■ **Exercise**
Give back every line of the material exactly. Skip the pictures.

■ **Data shown**
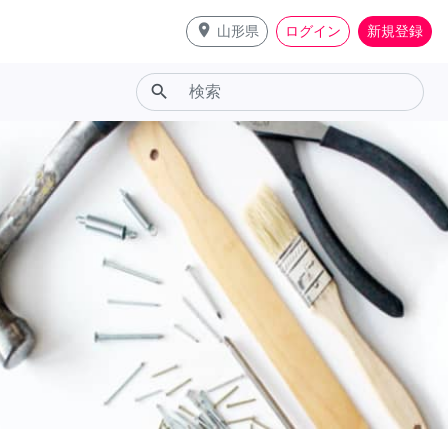
place
山形県
ログイン
新規登録
search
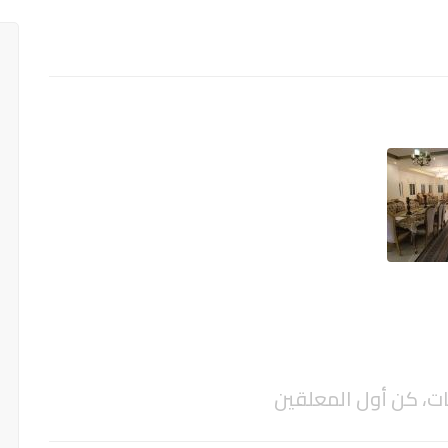
ات، كن أول المعلقين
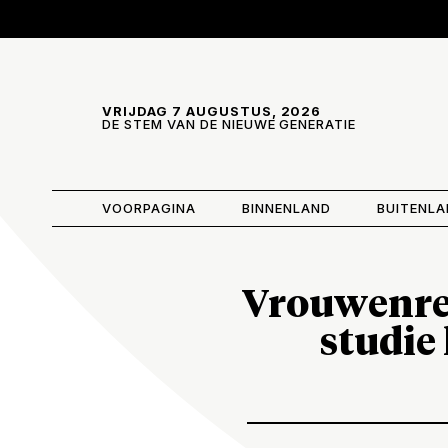
Skip and go to content
Directly to navigation
VRIJDAG 7 AUGUSTUS, 2026
DE STEM VAN DE NIEUWE GENERATIE
VOORPAGINA
BINNENLAND
BUITENL
Vrouwenrec
studie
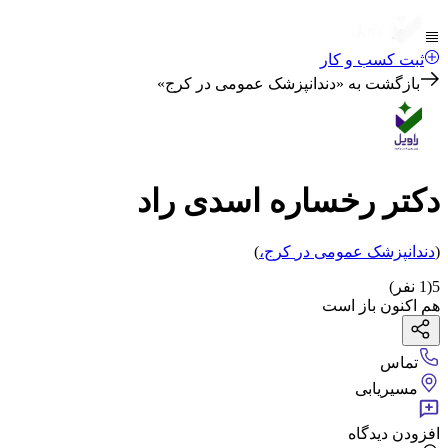
ثبت کسب و کار
بازگشت به «
دندانپزشک عمومی در کرج
»
دکتر رخساره اسدی راد
(
دندانپزشک عمومی
در
کرج
،
)
5
(
1
نفر)
هم اکنون باز است
تماس
مسیریابی
افزودن دیدگاه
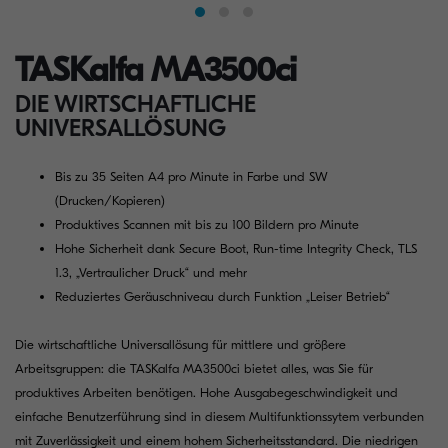
TASKalfa MA3500ci
DIE WIRTSCHAFTLICHE
UNIVERSALLÖSUNG
Bis zu 35 Seiten A4 pro Minute in Farbe und SW
(Drucken/Kopieren)
Produktives Scannen mit bis zu 100 Bildern pro Minute
Hohe Sicherheit dank Secure Boot, Run-time Integrity Check, TLS
1.3, „Vertraulicher Druck“ und mehr
Reduziertes Geräuschniveau durch Funktion „Leiser Betrieb“
Die wirtschaftliche Universallösung für mittlere und größere
Arbeitsgruppen: die TASKalfa MA3500ci bietet alles, was Sie für
produktives Arbeiten benötigen. Hohe Ausgabegeschwindigkeit und
einfache Benutzerführung sind in diesem Multifunktionssytem verbunden
mit Zuverlässigkeit und einem hohem Sicherheitsstandard. Die niedrigen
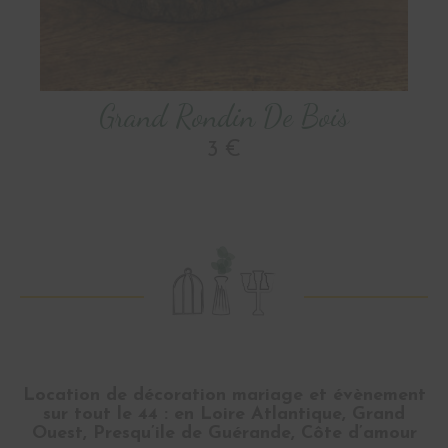
Grand Rondin De Bois
3 €
Location de décoration mariage et évènement
sur tout le 44 : en Loire Atlantique, Grand
Ouest, Presqu’ile de Guérande, Côte d’amour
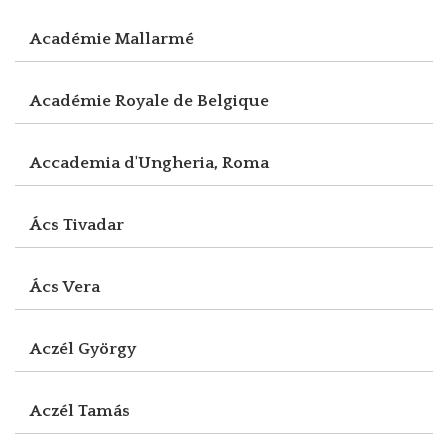
Académie Mallarmé
Académie Royale de Belgique
Accademia d'Ungheria, Roma
Ács Tivadar
Ács Vera
Aczél György
Aczél Tamás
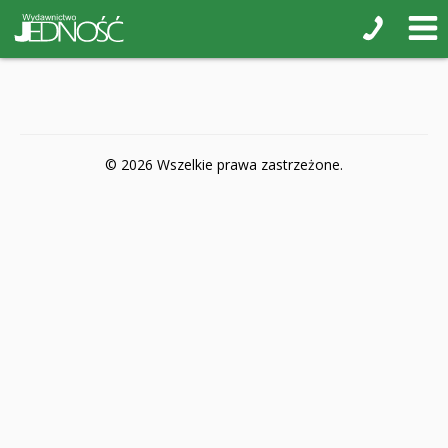
POP-UP
Książki interaktywne Kakadu
Książki kartonowe Jupi jo!
Naklejki i kolorowanki
© 2026 Wszelkie prawa zastrzeżone.
Pamiątkowe albumy
Puzzle
Teatr na małej scenie
Zdrowie i bezpieczeństwo
Książki na nagrody z religii
Dyplomy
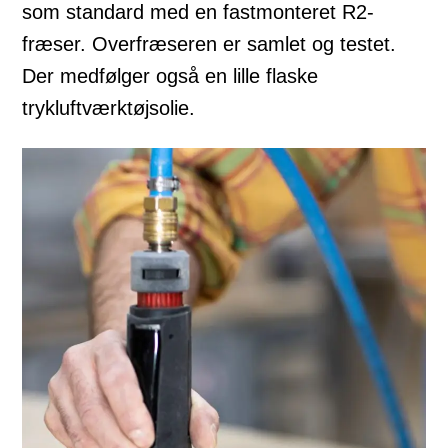
som standard med en fastmonteret R2-
fræser. Overfræseren er samlet og testet.
Der medfølger også en lille flaske
trykluftværktøjsolie.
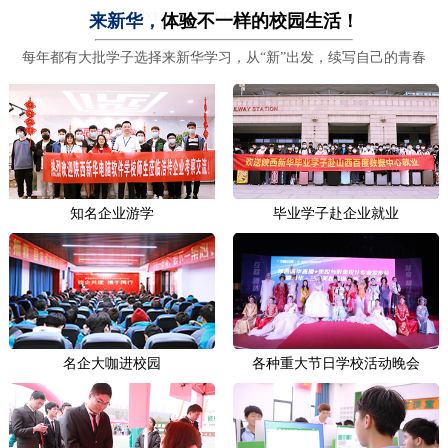
SHAANXI XINHUA COMPUTER SCHOOL
来新华，
体验不一样的校园生活！
每年都有大批学子选择来新华学习，从“新”出发，续写自己的青春
知名企业游学
毕业学子赴企业就业
名企大咖进校园
各种重大节日学校活动晚会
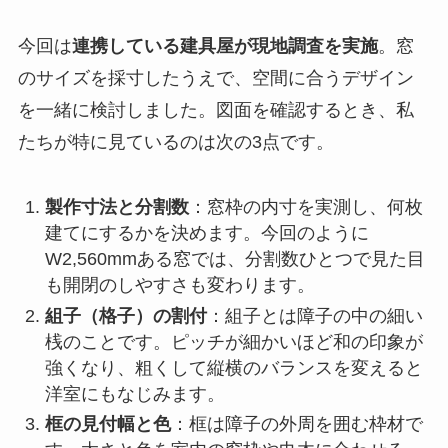
今回は
連携している建具屋が現地調査を実施
。窓
のサイズを採寸したうえで、空間に合うデザイン
を一緒に検討しました。図面を確認するとき、私
たちが特に見ているのは次の3点です。
製作寸法と分割数
：窓枠の内寸を実測し、何枚
建てにするかを決めます。今回のように
W2,560mmある窓では、分割数ひとつで見た目
も開閉のしやすさも変わります。
組子（格子）の割付
：組子とは障子の中の細い
桟のことです。ピッチが細かいほど和の印象が
強くなり、粗くして縦横のバランスを変えると
洋室にもなじみます。
框の見付幅と色
：框は障子の外周を囲む枠材で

■ **Task output**
place
山形県
ログイン
新規登録
search
ات، كن أول المعلقين
Skip and go to content
Directly to navigation
VRIJDAG 7 AUGUSTUS, 2026
DE STEM VAN DE NIEUWE GENERATIE
VOORPAGINA
BINNENLAND
BUITENL
Vrouwenrec
studie
ثبت کسب و کار
بازگشت به «
دندانپزشک عمومی در کرج
»
دکتر رخساره اسدی راد
(
دندانپزشک عمومی
در
کرج
،
)
5
(
1
نفر)
هم اکنون باز است
تماس
مسیریابی
افزودن دیدگاه
TASKalfa MA3500ci
DIE WIRTSCHAFTLICHE
UNIVERSALLÖSUNG
Bis zu 35 Seiten A4 pro Minute in Farbe und SW
(Drucken/Kopieren)
Produktives Scannen mit bis zu 100 Bildern pro Minute
Hohe Sicherheit dank Secure Boot, Run-time Integrity Check, TLS
1.3, „Vertraulicher Druck“ und mehr
Reduziertes Geräuschniveau durch Funktion „Leiser Betrieb“
Die wirtschaftliche Universallösung für mittlere und größere
Arbeitsgruppen: die TASKalfa MA3500ci bietet alles, was Sie für
produktives Arbeiten benötigen. Hohe Ausgabegeschwindigkeit und
einfache Benutzerführung sind in diesem Multifunktionssytem verbunden
mit Zuverlässigkeit und einem hohem Sicherheitsstandard. Die niedrigen
Grand Rondin De Bois
3 €
Location de décoration mariage et évènement
sur tout le 44 : en Loire Atlantique, Grand
Ouest, Presqu’ile de Guérande, Côte d’amour
Académie Mallarmé
Académie Royale de Belgique
Accademia d'Ungheria, Roma
Ács Tivadar
Ács Vera
Aczél György
Aczél Tamás
POP-UP
Książki interaktywne Kakadu
Książki kartonowe Jupi jo!
Naklejki i kolorowanki
© 2026 Wszelkie prawa zastrzeżone.
Pamiątkowe albumy
Puzzle
Teatr na małej scenie
Zdrowie i bezpieczeństwo
Książki na nagrody z religii
Dyplomy
som standard med en fastmonteret R2-
fræser. Overfræseren er samlet og testet.
Der medfølger også en lille flaske
trykluftværktøjsolie.
SHAANXI XINHUA COMPUTER SCHOOL
来新华，
体验不一样的校园生活！
每年都有大批学子选择来新华学习，从“新”出发，续写自己的青春
知名企业游学
毕业学子赴企业就业
名企大咖进校园
各种重大节日学校活动晚会
今回は
連携している建具屋が現地調査を実施
。窓
のサイズを採寸したうえで、空間に合うデザイン
を一緒に検討しました。図面を確認するとき、私
たちが特に見ているのは次の3点です。
製作寸法と分割数
：窓枠の内寸を実測し、何枚
建てにするかを決めます。今回のように
W2,560mmある窓では、分割数ひとつで見た目
も開閉のしやすさも変わります。
組子（格子）の割付
：組子とは障子の中の細い
桟のことです。ピッチが細かいほど和の印象が
強くなり、粗くして縦横のバランスを変えると
洋室にもなじみます。
框の見付幅と色
：框は障子の外周を囲む枠材で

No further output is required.